Mahmoud Guendouz n'y va jamais par le dos de la cuillère pour dire ce qu'il pense de la situation du football national. De par son expérience et de son passé glorieux, nous avons voulu connaître sa vision des choses et son constat sur l'état des lieux alors que notre football vient de franchir un pas vers ce qu'on appelle le professionnalisme. Tout en dénonçant les énergumènes qui gravitent autour de notre football, l'ancien capitaine des Verts préconise une solution pour le renouveau de ce sport, dont le niveau, dit-il, se dégrade de jour en jour.
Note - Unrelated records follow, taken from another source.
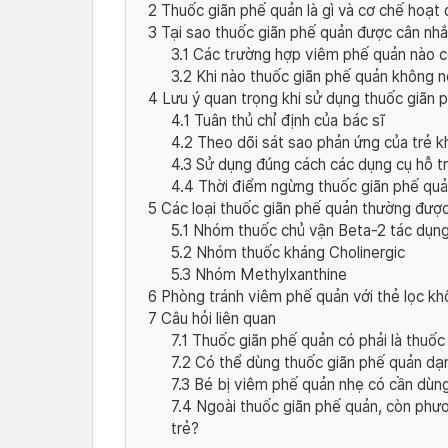
2
Thuốc giãn phế quản là gì và cơ chế hoạt
3
Tại sao thuốc giãn phế quản được cân nh
3.1
Các trường hợp viêm phế quản nào có
3.2
Khi nào thuốc giãn phế quản không n
4
Lưu ý quan trọng khi sử dụng thuốc giãn 
4.1
Tuân thủ chỉ định của bác sĩ
4.2
Theo dõi sát sao phản ứng của trẻ k
4.3
Sử dụng đúng cách các dụng cụ hỗ t
4.4
Thời điểm ngừng thuốc giãn phế qu
5
Các loại thuốc giãn phế quản thường đượ
5.1
Nhóm thuốc chủ vận Beta-2 tác dụn
5.2
Nhóm thuốc kháng Cholinergic
5.3
Nhóm Methylxanthine
6
Phòng tránh viêm phế quản với thẻ lọc khôn
7
Câu hỏi liên quan
7.1
Thuốc giãn phế quản có phải là thuốc
7.2
Có thể dùng thuốc giãn phế quản dạ
7.3
Bé bị viêm phế quản nhẹ có cần dùng
7.4
Ngoài thuốc giãn phế quản, còn phươ
trẻ?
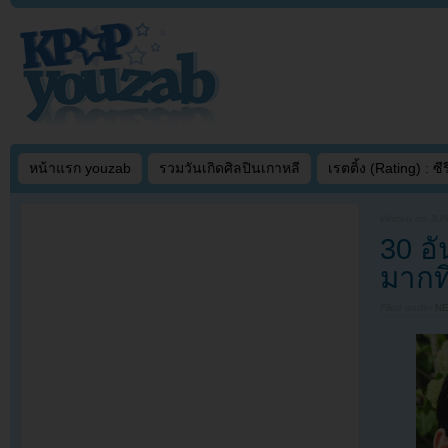
หน้าแรก youzab
รวมวันเกิดศิลปินเกาหลี
เรตติ้ง (Rating) : ซีรี
Written on
JUN
30 อ
มากที
Filed under
N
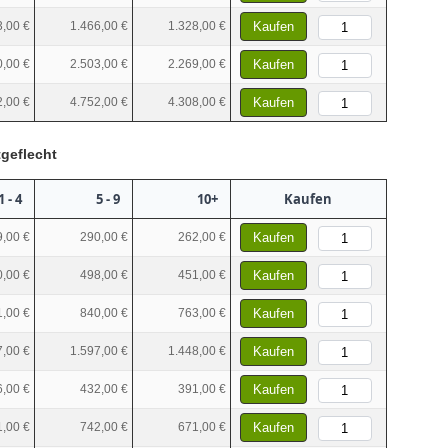
3,00 €
1.466,00 €
1.328,00 €
Kaufen
0,00 €
2.503,00 €
2.269,00 €
Kaufen
2,00 €
4.752,00 €
4.308,00 €
Kaufen
geflecht
1 - 4
5 - 9
10+
Kaufen
,00 €
290,00 €
262,00 €
Kaufen
,00 €
498,00 €
451,00 €
Kaufen
,00 €
840,00 €
763,00 €
Kaufen
7,00 €
1.597,00 €
1.448,00 €
Kaufen
,00 €
432,00 €
391,00 €
Kaufen
,00 €
742,00 €
671,00 €
Kaufen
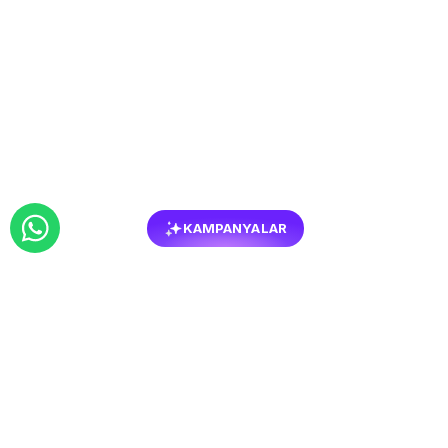
KAMPANYALAR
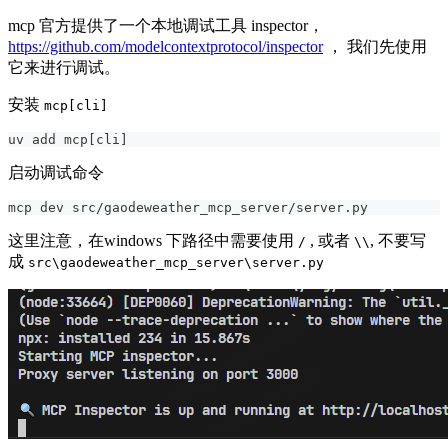
mcp 官方提供了一个本地调试工具 inspector，
https://github.com/modelcontextprotocol/inspector
， 我们先使用
它来进行调试。
安装
mcp[cli]
uv add mcp[cli]
启动调试命令
mcp dev src/gaodeweather_mcp_server/server.py
这里注意，在windows 下路径中需要使用
, 或者
, 不要写
/
\\
成
src\gaodeweather_mcp_server\server.py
Pour lui, le retour à la réforme de 1977 est une solution à laquelle on doit réfléchir d'une manière très sérieuse, et que sans une décision de l'état, "rien ne va changer". Quelles sont les nouvelles de Mahmoud Guendouz?
Je suis chez moi en France, je m'occupe de ma petite famille et de mes affaires personnelles. De temps à autre, je fais un saut à Alger. Je me tiens loin du monde du football.

Vous n'exercez plus votre métier d'entraîneur ?
Si, mais je suis à l'arrêt.

Un arrêt forcé ou vous avez voulu prendre du recul ?
On peut dire les deux. Dans un premier temps, c'est moi qui ai voulu prendre un peu de recul, mais par la suite, je n'ai pas eu d'offres intéressantes. Même si le monde du football m'a dégouté, j'aimerai bien reprendre, ce n'est que sur un terrain de football que je me sentirai bien.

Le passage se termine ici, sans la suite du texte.